Generally, when the attempt to penetrate the vagina ends, the muscles relax to normal. Because of this, no problems are noted by medical pelvic exams unless tightness occurs during the process.
2. Pain when inserting a tampon and undergoing gynaecological examination
This pain is still due to the uncontrolled tightness and contraction of the vaginal muscles due to the same reasons as the previous one. This can be a sign of vaginismus although not everyone with the condition experience it.
3. Difficulty during penetration
Although vaginismus usually does not interfere with your sexual arousal, it can prevent potential penetration due to the closing of the vaginal muscles and the blocking of the vaginal canal.
4. Dyspareunia or pain during sexual intercourse
Dyspareunia can be described as an unusual, strong tightness, stinging, or burning that can even lead to long-term sexual pain. The cause may be known or unknown.
This is common in women who develop vaginismus after menopause because during this menstrual stage, estrogen levels drop. This leads to a shortage or lack of natural vaginal lubrication and elasticity, making intercourse very stressful, painful, difficult, and even impossible, a sign or possible cause of vaginismus.

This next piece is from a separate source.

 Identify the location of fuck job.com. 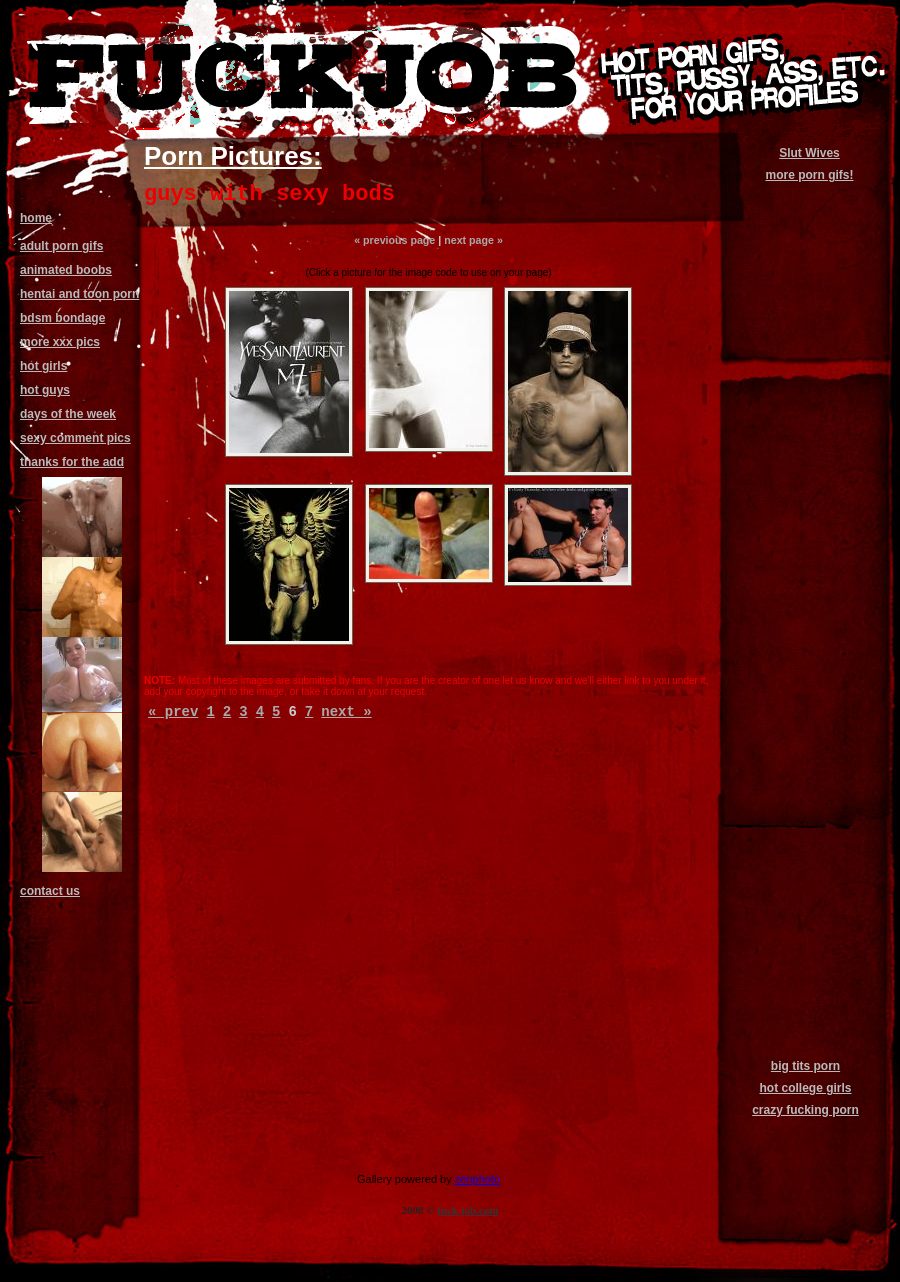
(467, 1210).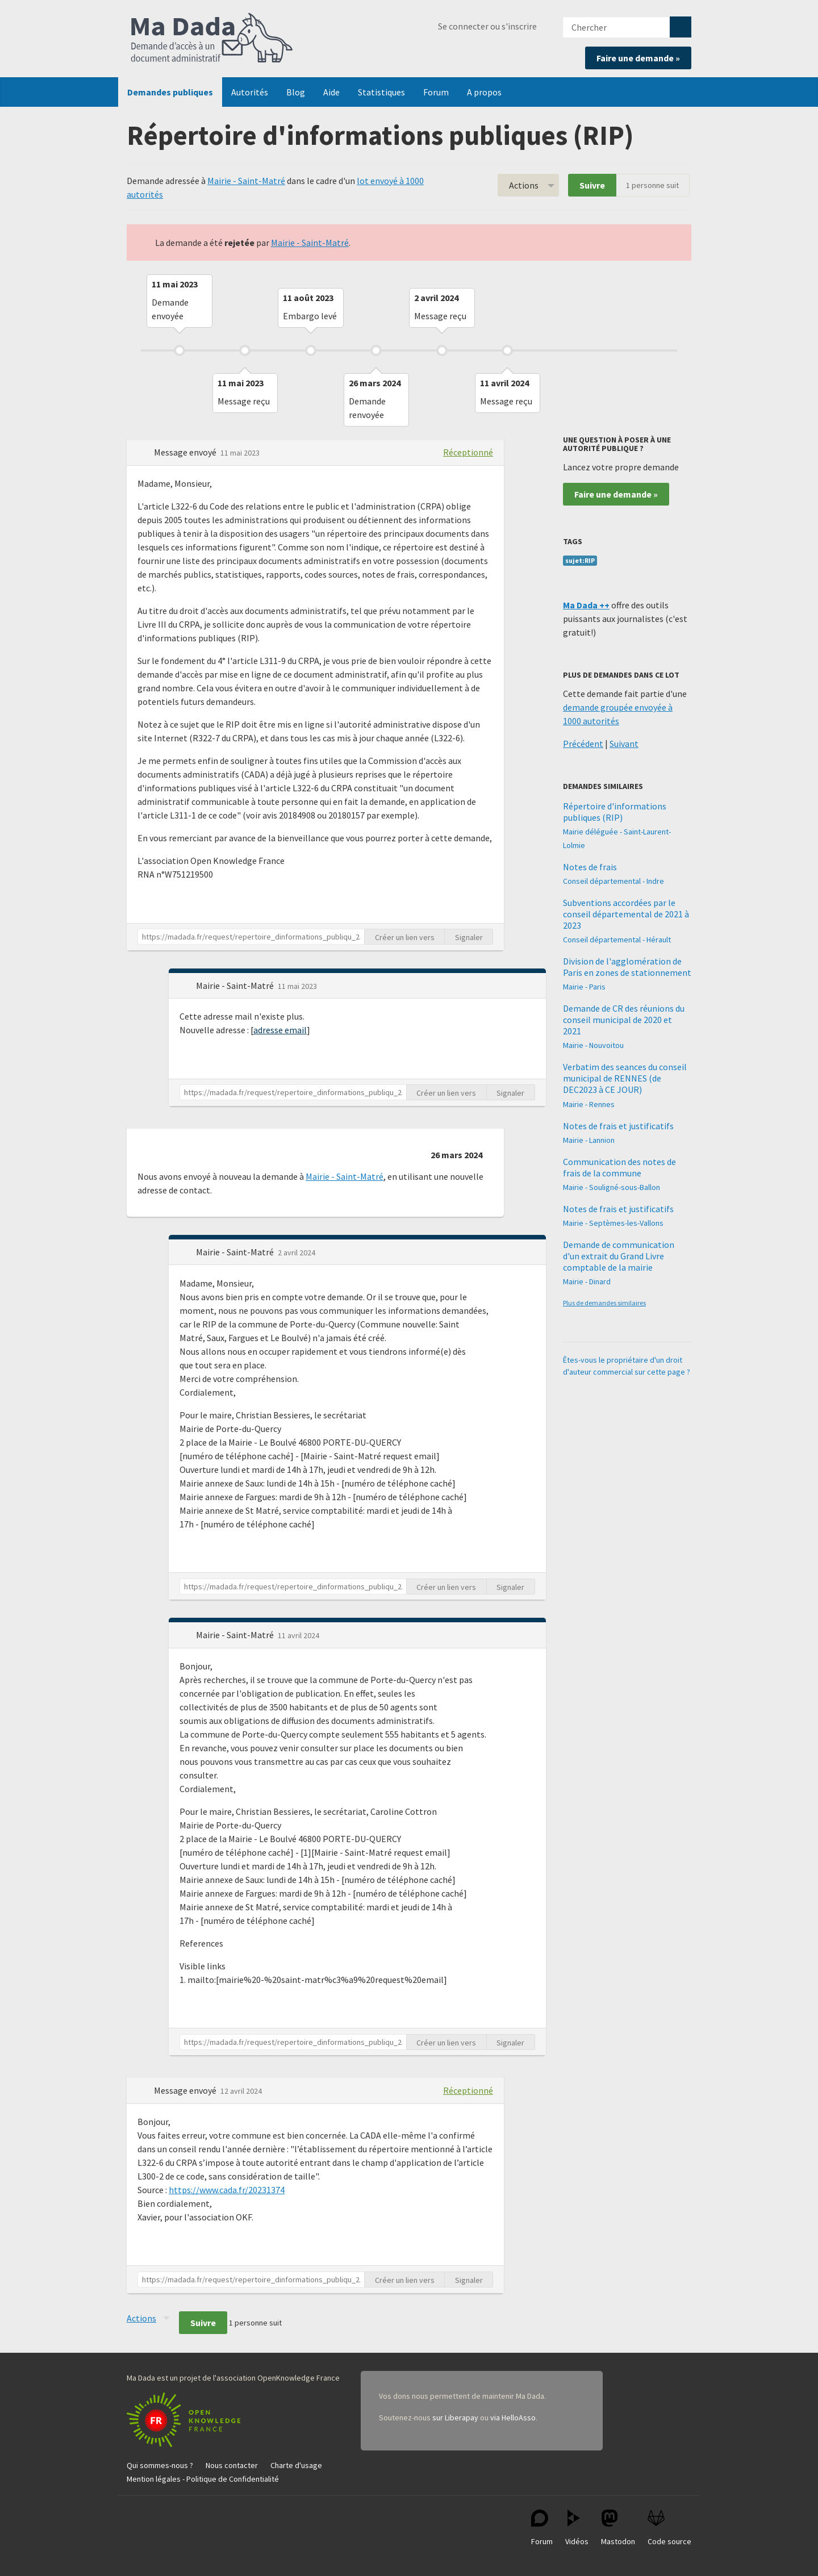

However, dyspareunia is different from vaginismus. Dyspareunia in itself can be because of vaginal atrophy, inflammatory disease, or cysts.
5. Sexual dysfunction
Sexual dysfunction can either be the failure to be aroused, lack of sexual interest, or inability to reach orgasm, which can arise from the pain, mental and emotional stress that accompanies vaginismus.
Causes of Vaginismus
Not all cases of vaginismus have identifiable or direct reasons. However, it can be linked to several possible factors classified into emotional and physical triggers, or a combination of both.
● Emotional Factors
○ Fear of pregnancy or pain
○ Anxiety or guilt regarding one’s sexual performance
○ An abusive sexual relationship
○ A feeling of vulnerability
○ Emotional and mental trauma from a past abuse, harassment, or rape
○ Negative experiences during childhood such as exposure to sexual things
● Physical Factors
○ Infections like yeast infection or UTI
○ Underlying disease or condition such as lichen sclerosis or cancer
○ Previous pelvic surgery
○ Insufficient foreplay
○ Low amounts of vaginal lubrication
○ Side effects of certain medications
Treatments for vaginismus
Fortunately, when diagnosed early, vaginismus can be easily and successfully treated under a sex therapist or specialist through any or a combination of the following:
● Dilation and insertion training
This is a series of supervised exercises that utilize vaginal dilators that help the patient become more accustomed to penetration.
● Sexual counseling and education
To develop a much deeper understanding of the condition, its symptoms and cure, one can be given lessons about the sexual response cycle and the anatomy of the reproductive system.
● Emotional therapy
These may involve consultation with a specialist that allows the patient to express, identify, and resolve emotional burdens that could be contributing to their pain and condition.
● Pelvic floor exercises
To develop control and strength of the muscles of the pelvic floor, it is advised for vaginismus patients to perform kegel exercises. Kegels are exercises that involve tightening and relaxing the muscles that control the bladder, rectum, and vagina.
You can do this by trying to stop the stream when urinating, without using your thigh, butt, or abdominal muscles. Do this in three sets of ten cycles each day.
Do not let your fear of judgement or rejection prevent you from seeking medical help for your condition. You can recover from vaginismus as long as treatments are explored and administered as soon as possible.